Injection medications – IUI

This treatment should probably be avoided in the majority of couples because of a. No added benefit: Pregnancy rate is not significantly higher than Clomid-IUI cycles; 9% pregnancy rate per treatment cycle and drops to 5% in women >38y. b. Risks: notably multiple pregnancy (two or more babies; 30%) and higher order multiple pregnancy (three or more babies; 3 to 8%). Multiple pregnancy has significant risks to the mother and babies. Preterm delivery can be associated with permanent neurological and intellectual defects in the babies. This risk can be minimized with careful stimulation under supervision of a reproductive endocrinologist, but cannot be completely prevented.

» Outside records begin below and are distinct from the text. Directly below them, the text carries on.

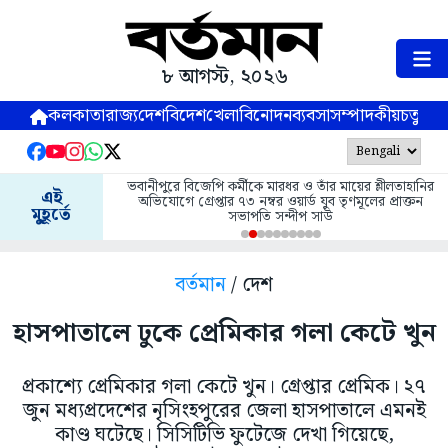
৮ আগস্ট, ২০২৬
কলকাতা
রাজ্য
দেশ
বিদেশ
খেলা
বিনোদন
ব্যবসা
সম্পাদকীয়
চতুষ্পর্ণ
ভবানীপুরে বিজেপি কর্মীকে মারধর ও তাঁর মায়ের শ্লীলতাহানির
এই
অভিযোগে গ্রেপ্তার ৭৩ নম্বর ওয়ার্ড যুব তৃণমূলের প্রাক্তন
মুহূর্তে
সভাপতি সন্দীপ সাউ
বর্তমান
/ দেশ
হাসপাতালে ঢুকে প্রেমিকার গলা কেটে খুন
প্রকাশ্যে প্রেমিকার গলা কেটে খুন। গ্রেপ্তার প্রেমিক। ২৭
জুন মধ্যপ্রদেশের নৃসিংহপুরের জেলা হাসপাতালে এমনই
কাণ্ড ঘটেছে। সিসিটিভি ফুটেজে দেখা গিয়েছে,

In Vitro Fertilization (IVF)

a. The pregnancy rate per an IVF treatment cycle is approximately 30% on average,  three times that of IUI. The specific pregnancy rate is dependent on female age. The time to conception is also shorter than any other fertility treatment modality. The higher success rate can be further extended through the use of frozen embryos in couples that have good quality embryos available for freezing. The cumulative pregnancies resulting from fresh transfer and subsequent frozen-thaw embryo transfer can result in a very high odds for pregnancy. Frozen embryos can be used years after their creation, when ovarian reserve has considerably diminished. The contribution of IVF to treatment success becomes more pronounced in older women >38 years as the success of ovarian stimulation – IUI drops considerably. b. The risk for twins and higher order multiple pregnancy can be greatly minimized through single embryo transfer (1% twins and no higher order multiple pregnancy). In other words if you want to get pregnant faster, with one baby and at higher chance for success per treatment cycle strongly consider IVF with single embryo transfer.

Infertility Treatment Strategy for Idiopathic Infertility

Conventional fertility treatment: “expectant management → clomid / letrozole-  IUI x2 to 3 cycles ‍→ gonadotropin – IUI x3 cycles → IVF ” is the old method of treatment for unexplained infertility Modern treatment of Unexplained infertility: ” expectant management or oral medication – IUI → IVF preferably with single embryo transfer “. Women 38 years and older modern treatment strategy suggests Immediate IVF as the initial fertility treatment. The modern paradigm for fertility treatment will lead to pregnancy faster, is more successful, minimize multiple pregnancy and is more cost effective (lower dollar cost per baby). The majority of women (>70%) with unexplained infertility especially women with normal ovarian reserve will succeed in delivering a baby.